Dow Chemical, the biggest U.S. chemical manufacturer, said on Wednesday it would hike prices for all its products by up to 20 percent next month, the latest signal that escalating energy prices were stoking inflation.
Citing a sharp rise in the costs of energy, raw materials and transportation, Dow will raise prices globally on its broad slate of products that range from plastics and films to paints and agricultural supplies from June 1.
Dow's move came as little surprise to industry watchers, since prices for natural gas, a key feedstock for the chemical industry, have jumped by 56 percent since the end of 2007, and crude oil prices have rallied 32 percent to more than $125 per barrel.
But whether Dow can push through the price increases to its customers is not certain.

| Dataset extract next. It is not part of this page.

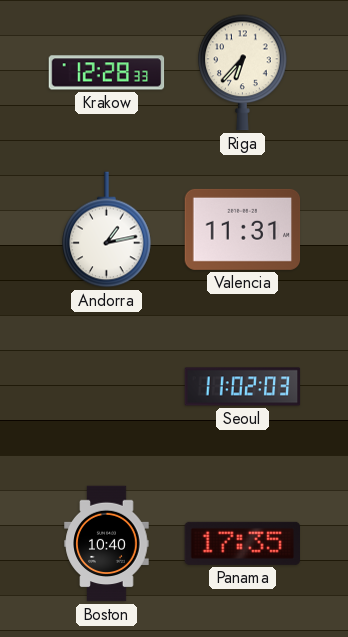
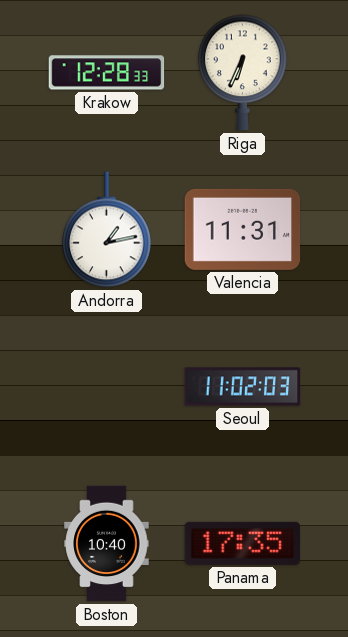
Riga: 6:37 -> 6:34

"So much will depend on what Dow's competitors do," said BB&T Capital Markets analyst Frank Mitsch. "Given the raw material inflationary environment, I would guess that most of their competitors will match them."

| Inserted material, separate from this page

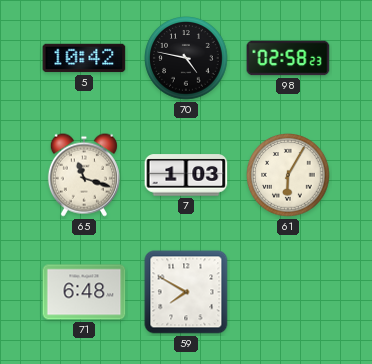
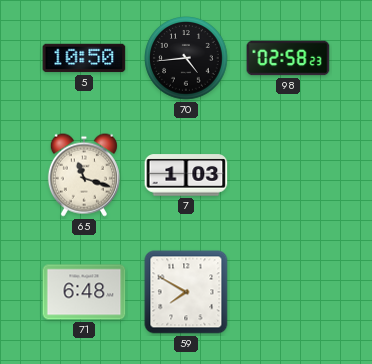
5: 10:42 -> 10:50
70: 4:47 -> 4:44
61: 6:05 -> none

The Midland, Michigan-based company said its cost of energy and feedstocks surged 42 percent in the first quarter from a year earlier, and the jump in crude oil and natural gas prices was continuing.
Dow has sought to combat high energy prices by forming a joint venture with a unit of Kuwait Petroleum to take advantage of the Middle Eastern country's access to energy resources.

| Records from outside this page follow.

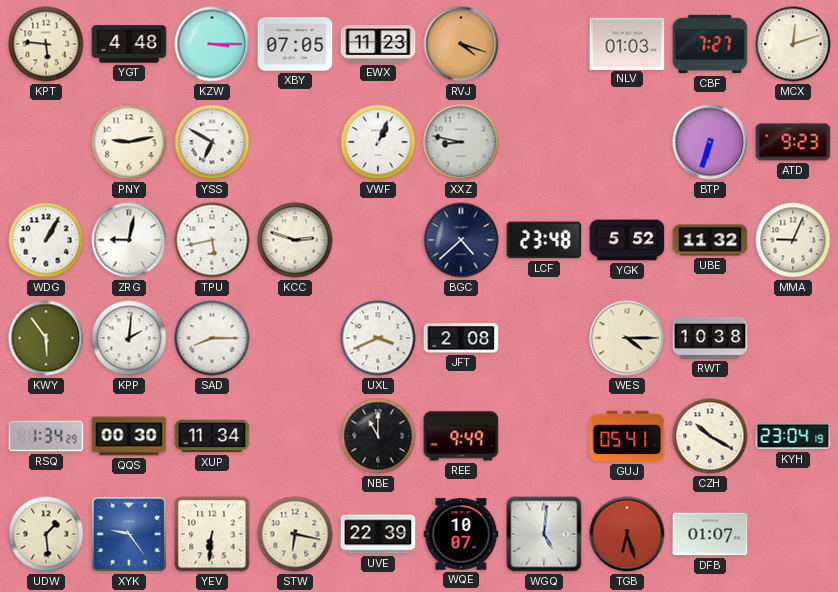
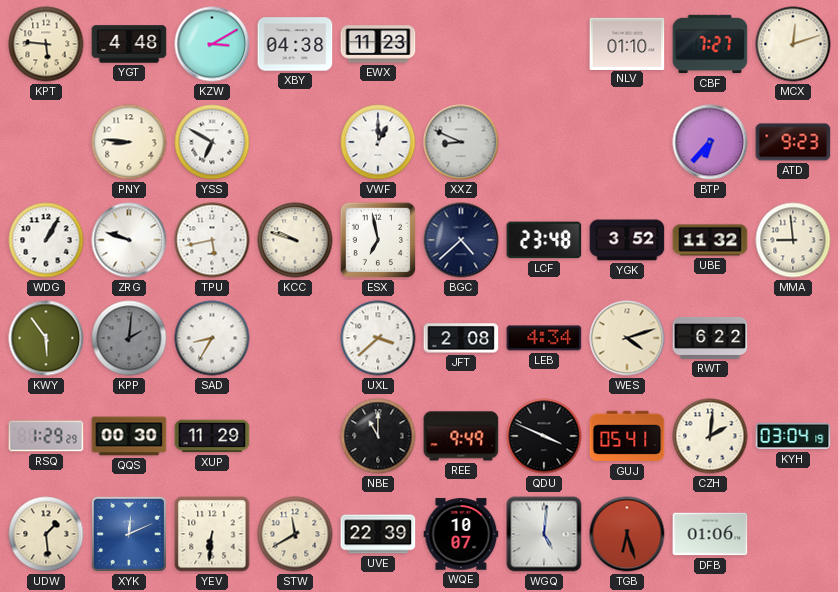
KZW: 3:15 -> 3:10
XBY: 07:05 -> 04:38
RVJ: 4:18 -> none
NLV: 01:03 -> 01:10
PNY: 9:13 -> 8:46
VWF: 1:04 -> 1:00
XXZ: 8:47 -> 8:49
BTP: 6:33 -> 6:37
ZRG: 9:02 -> 9:48
KCC: 2:48 -> 9:48
ESX: none -> 6:58
YGK: 5:52 -> 3:52
MMA: 9:04 -> 8:59
KPP dial: white -> grey
SAD: 8:15 -> 8:35
UXL: 3:41 -> 3:38
LEB: none -> 4:34
WES: 4:15 -> 4:12
RWT: 10:38 -> 6:22
RSQ: 1:34 -> 1:29
XUP: 11:34 -> 11:29
QDU: none -> 3:49
CZH: 10:20 -> 2:01
KYH: 23:04 -> 03:04
XYK: 9:24 -> 12:11
STW: 6:17 -> 11:40
DFB: 01:07 -> 01:06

That joint venture, in which Dow will receive $9.5 billion for selling 50 percent interest in five of its businesses, is scheduled to close in the fourth quarter.
Dow Chief Executive and Chairman Andrew Liveris, long a critic of U.S. energy policy, blasted the U.S. government for its lack of attention to the issue.
"For years, Washington has failed to address the issue of rising energy costs and, as a result, the country now faces a true energy crisis, one that is causing serious harm to America's manufacturing sector and all consumers of energy," he said in a statement.
In 2007, Dow's feedstock and energy costs rose to $24.6 billion. Those costs now account for about half of its total costs.
Dow will continue its cost-control measures, Liveris said, and accelerate its "top-down competitiveness review" for all its businesses and manufacturing facilities because of the jump in energy prices.
Shares of Dow were rose 0.3 percent to $40.35 on the New York Stock Exchange, lagging the 0.6 percent gain in the Standard & Poor's chemicals index.